DATE: SUNDAY, April 11, 1993                   TAG: 9304110034
SECTION: VIRGINIA                    PAGE: D-1   EDITION: METRO 
SOURCE: Ed Shamy
DATELINE:                                 LENGTH: Medium


GIVE YOU A SCHLANGER FOR A TOTA

During last week's gala Frank Tota send-off, hordes of human smidgens regaled the Roanoke school chief with trinkets.

Students sang and performed skits, mimicked Tota and offered testimonials to ensure that when he leaves his job here after a dozen years Tota will remember the people whose lives he touched.

Perhaps the most significant gift of all was a life-sized cutout of Frank Tota.

There are people in Washington, D.C., who pocket significant salaries with life-sized cutouts. Tourists pay to have their photographs snapped next to the scale models of Bill Clinton, George Bush, and Ronald Reagan.

While the market for photos with a Frank Tota cutout might be a bit soft right now, there lurks here a real potential.

Life-sized cutouts of popular or notorious Roanoke Valley figures could be the newest wrinkle on the trading card front. There are baseball, football, basketball and hockey cards. There are race-car cards, serial-killer cards, Andy-Griffith cards, Iran-Contra cards and dog cards.

The card market may be near saturation, but the cutout trade is blooming.

"Hey, kids! Collect the whole set! The rich, the famous, the powerful and the disgraced of Western Virginia! Swap 'em with your friends!"

Each card is a lifelike, to-scale replica of the genuine article.

Written on the back side - not the backside - of each cutout would be some career statistics and one chatty bit of trivia about the "player's" career on the local scene.

Frank Tota. Born: Hoboken, N.J.; Married, two children; Superintendent, Roanoke public schools, 1981-1993. Frank took a piece of Roanoke with him when he left for the top school post in Dobbs Ferry, N.Y. - a $35,000 annual retirement bonus!

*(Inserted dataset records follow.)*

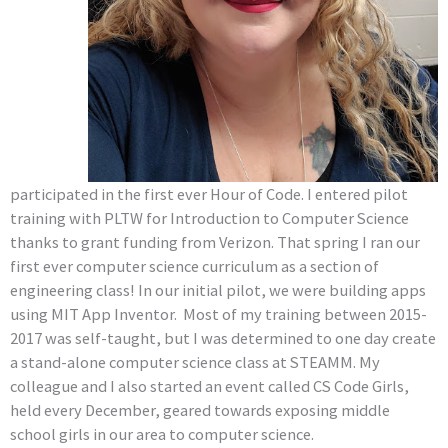
participated in the first ever Hour of Code. I entered pilot
training with PLTW for Introduction to Computer Science
thanks to grant funding from Verizon. That spring I ran our
first ever computer science curriculum as a section of
engineering class! In our initial pilot, we were building apps
using MIT App Inventor. Most of my training between 2015-
2017 was self-taught, but I was determined to one day create
a stand-alone computer science class at STEAMM. My
colleague and I also started an event called CS Code Girls,
held every December, geared towards exposing middle
school girls in our area to computer science.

The Tota card will fetch two Elmer Hodges on the open market, though the Hodge card back side quip will be coveted by collectors: Elmer reigned as Roanoke County administrator as the county committed to millions of dollars in public-works projects. To save nickels and dimes, he withheld basic benefits - pensions, health insurance, vacation - from a dozen county employees by considering their 40-hour work-weeks as temporary assignments!

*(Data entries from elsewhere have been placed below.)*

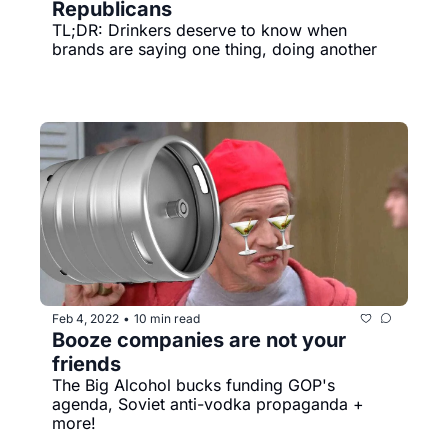
Republicans
TL;DR: Drinkers deserve to know when 
brands are saying one thing, doing another
Feb 4, 2022
10 min read
•
Booze companies are not your 
friends
The Big Alcohol bucks funding GOP's 
agenda, Soviet anti-vodka propaganda + 
more!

Most valuable now would be Joel Schlanger rookie cutouts; pre-Explore Bern Ewerts; and Mike Kavanagh cutouts depicting the former Roanoke County sheriff in full uniform. (Mike got really mad once when pranksters put a plywood cow cutout on the roof of his office!)

Bob Herbert and Lee Eddy cutouts would be large, but not as big as the George Lynch stand-up: "George could have garnered Roanoke some much-needed publicity when he led the University of North Carolina to the NCAA basketball championship in 1993. But do you think he mentioned his hometown once on national television? Nooo."

One George Lynch would be worth nine Warner Dalhouses: "Before disappearing from view, Warner presided over a pretty big local business."

And a single Dalhouse would bring three Jens Soerings: "Wherever he is, he's still maintaining his innocence." Which could be the same inscription as the Dennis West card.

You'd need 45 Dennis West cards to get a Tota.